[[ Data excerpts, beginning ]]

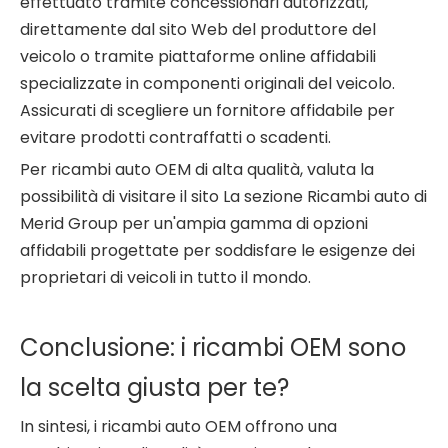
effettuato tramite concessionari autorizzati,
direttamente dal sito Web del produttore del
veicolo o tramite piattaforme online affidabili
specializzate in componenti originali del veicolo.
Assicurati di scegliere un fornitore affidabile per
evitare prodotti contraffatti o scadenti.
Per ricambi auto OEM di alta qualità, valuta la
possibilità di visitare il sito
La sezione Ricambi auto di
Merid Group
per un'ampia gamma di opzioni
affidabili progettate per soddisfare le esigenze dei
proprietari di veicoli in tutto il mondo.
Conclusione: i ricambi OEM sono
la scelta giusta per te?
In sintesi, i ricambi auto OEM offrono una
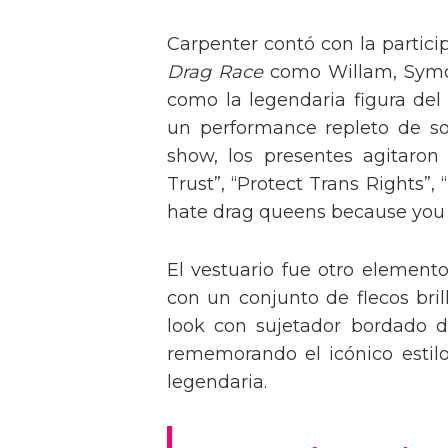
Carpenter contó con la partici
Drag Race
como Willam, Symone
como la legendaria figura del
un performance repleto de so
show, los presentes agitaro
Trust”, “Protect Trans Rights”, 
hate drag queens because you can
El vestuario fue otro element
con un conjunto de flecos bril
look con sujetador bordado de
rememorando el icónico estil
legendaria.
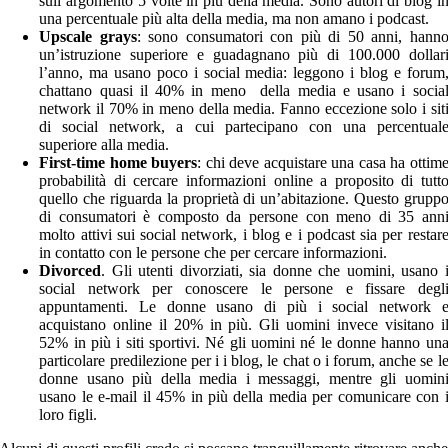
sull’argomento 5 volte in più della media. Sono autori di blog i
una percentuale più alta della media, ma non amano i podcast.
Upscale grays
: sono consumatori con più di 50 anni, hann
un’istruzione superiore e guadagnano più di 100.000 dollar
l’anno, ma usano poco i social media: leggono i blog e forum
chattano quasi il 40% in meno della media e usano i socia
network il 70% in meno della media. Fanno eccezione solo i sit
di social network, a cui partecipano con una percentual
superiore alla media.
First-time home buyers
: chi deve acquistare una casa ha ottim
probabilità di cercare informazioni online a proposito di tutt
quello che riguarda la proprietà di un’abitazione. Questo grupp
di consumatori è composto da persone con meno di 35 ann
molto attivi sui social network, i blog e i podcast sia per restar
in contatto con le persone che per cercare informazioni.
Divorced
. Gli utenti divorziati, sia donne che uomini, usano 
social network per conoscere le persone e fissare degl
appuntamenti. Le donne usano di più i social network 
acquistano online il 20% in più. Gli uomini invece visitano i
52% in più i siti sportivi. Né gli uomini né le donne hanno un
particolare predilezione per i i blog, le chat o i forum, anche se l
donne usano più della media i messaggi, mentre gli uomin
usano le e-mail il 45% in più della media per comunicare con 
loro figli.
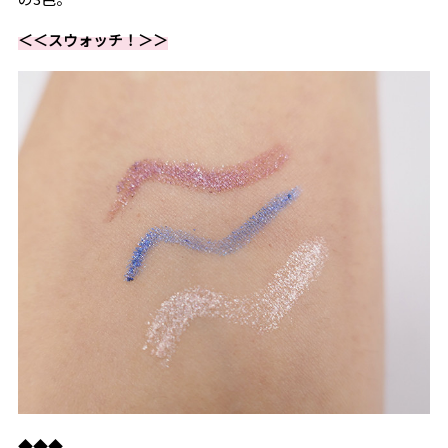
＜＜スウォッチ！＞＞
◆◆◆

[[ Data excerpts, end ]]
[[ Data excerpts, beginning ]]

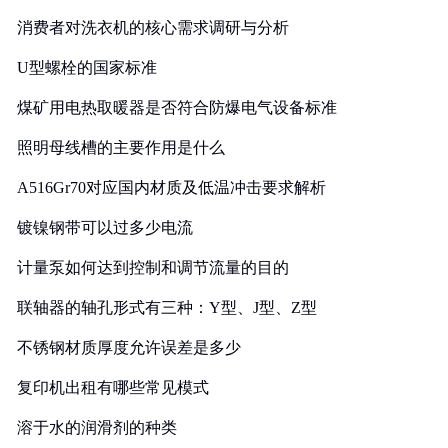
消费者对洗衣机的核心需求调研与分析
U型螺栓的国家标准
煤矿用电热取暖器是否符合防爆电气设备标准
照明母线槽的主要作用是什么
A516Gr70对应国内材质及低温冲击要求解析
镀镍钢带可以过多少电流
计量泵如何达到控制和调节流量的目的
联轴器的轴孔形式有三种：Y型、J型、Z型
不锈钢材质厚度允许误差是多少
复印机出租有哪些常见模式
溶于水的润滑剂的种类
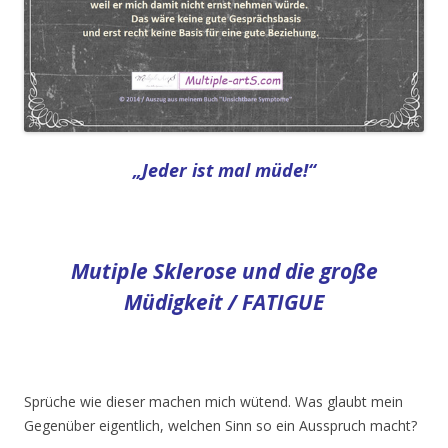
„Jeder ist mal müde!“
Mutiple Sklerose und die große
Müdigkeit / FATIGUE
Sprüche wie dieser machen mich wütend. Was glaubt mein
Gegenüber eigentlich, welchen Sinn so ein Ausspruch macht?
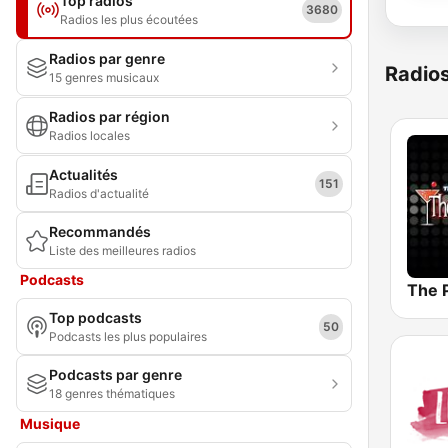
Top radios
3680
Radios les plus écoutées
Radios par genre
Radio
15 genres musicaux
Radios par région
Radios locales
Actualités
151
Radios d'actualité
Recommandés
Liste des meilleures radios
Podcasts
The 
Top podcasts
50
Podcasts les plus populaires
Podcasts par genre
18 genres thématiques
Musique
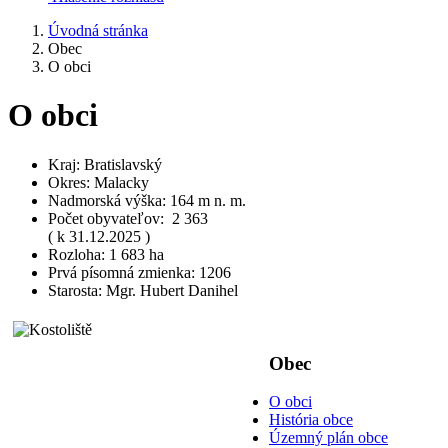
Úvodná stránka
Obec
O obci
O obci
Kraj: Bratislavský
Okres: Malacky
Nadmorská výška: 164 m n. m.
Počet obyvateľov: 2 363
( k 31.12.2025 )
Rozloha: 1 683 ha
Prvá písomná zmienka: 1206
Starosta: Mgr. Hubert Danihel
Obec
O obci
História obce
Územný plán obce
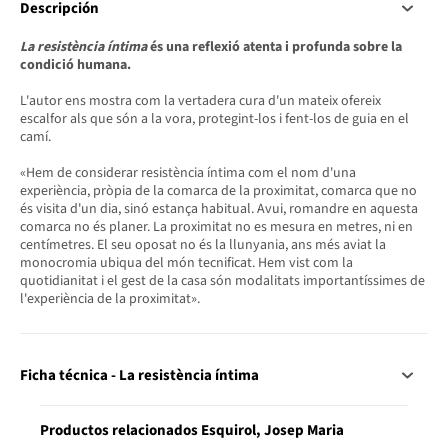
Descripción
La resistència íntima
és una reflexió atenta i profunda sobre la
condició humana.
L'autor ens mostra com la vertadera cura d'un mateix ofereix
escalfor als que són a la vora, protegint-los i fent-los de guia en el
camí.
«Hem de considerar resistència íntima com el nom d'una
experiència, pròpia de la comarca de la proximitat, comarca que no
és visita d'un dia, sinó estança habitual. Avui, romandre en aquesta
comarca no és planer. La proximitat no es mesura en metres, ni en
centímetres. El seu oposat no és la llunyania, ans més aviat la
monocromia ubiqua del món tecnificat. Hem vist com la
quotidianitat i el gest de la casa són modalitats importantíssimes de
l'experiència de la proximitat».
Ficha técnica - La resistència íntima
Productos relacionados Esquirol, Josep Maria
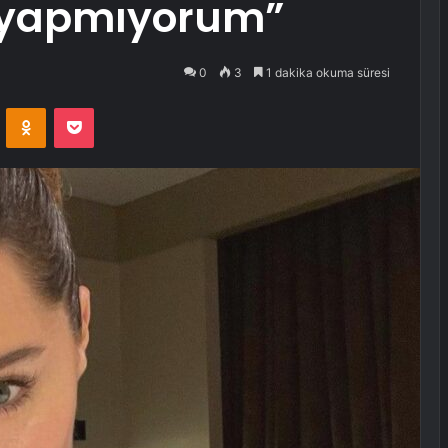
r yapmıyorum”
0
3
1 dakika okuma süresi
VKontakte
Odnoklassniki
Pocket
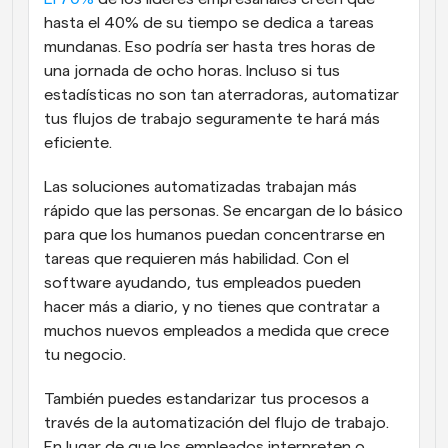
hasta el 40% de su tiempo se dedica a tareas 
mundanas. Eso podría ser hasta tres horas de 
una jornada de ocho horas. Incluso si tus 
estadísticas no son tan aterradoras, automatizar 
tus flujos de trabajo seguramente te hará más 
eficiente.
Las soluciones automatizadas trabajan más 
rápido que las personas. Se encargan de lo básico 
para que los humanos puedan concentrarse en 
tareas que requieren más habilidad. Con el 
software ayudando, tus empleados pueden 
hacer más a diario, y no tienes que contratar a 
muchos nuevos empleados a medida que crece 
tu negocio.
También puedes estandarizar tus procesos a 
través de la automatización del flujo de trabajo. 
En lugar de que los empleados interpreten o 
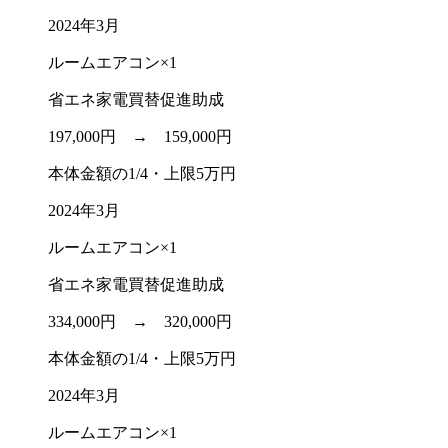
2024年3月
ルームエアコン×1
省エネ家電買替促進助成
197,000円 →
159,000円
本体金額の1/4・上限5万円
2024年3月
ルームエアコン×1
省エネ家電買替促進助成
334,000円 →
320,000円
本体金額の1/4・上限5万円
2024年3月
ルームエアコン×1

[[ Data excerpts, end ]]

• Activity: In the data above, take the line with "Radios les plus écoutées", the line with "Ficha técnica - La resistència íntima", and every line between, and set them down exactly without pictures.

• Your solution:
Radios les plus écoutées
Radios par genre
Radio
15 genres musicaux
Radios par région
Radios locales
Actualités
151
Radios d'actualité
Recommandés
Liste des meilleures radios
Podcasts
The 
Top podcasts
50
Podcasts les plus populaires
Podcasts par genre
18 genres thématiques
Musique
Úvodná stránka
Obec
O obci
O obci
Kraj: Bratislavský
Okres: Malacky
Nadmorská výška: 164 m n. m.
Počet obyvateľov: 2 363
( k 31.12.2025 )
Rozloha: 1 683 ha
Prvá písomná zmienka: 1206
Starosta: Mgr. Hubert Danihel
Obec
O obci
História obce
Územný plán obce
Descripción
La resistència íntima
és una reflexió atenta i profunda sobre la
condició humana.
L'autor ens mostra com la vertadera cura d'un mateix ofereix
escalfor als que són a la vora, protegint-los i fent-los de guia en el
camí.
«Hem de considerar resistència íntima com el nom d'una
experiència, pròpia de la comarca de la proximitat, comarca que no
és visita d'un dia, sinó estança habitual. Avui, romandre en aquesta
comarca no és planer. La proximitat no es mesura en metres, ni en
centímetres. El seu oposat no és la llunyania, ans més aviat la
monocromia ubiqua del món tecnificat. Hem vist com la
quotidianitat i el gest de la casa són modalitats importantíssimes de
l'experiència de la proximitat».
Ficha técnica - La resistència íntima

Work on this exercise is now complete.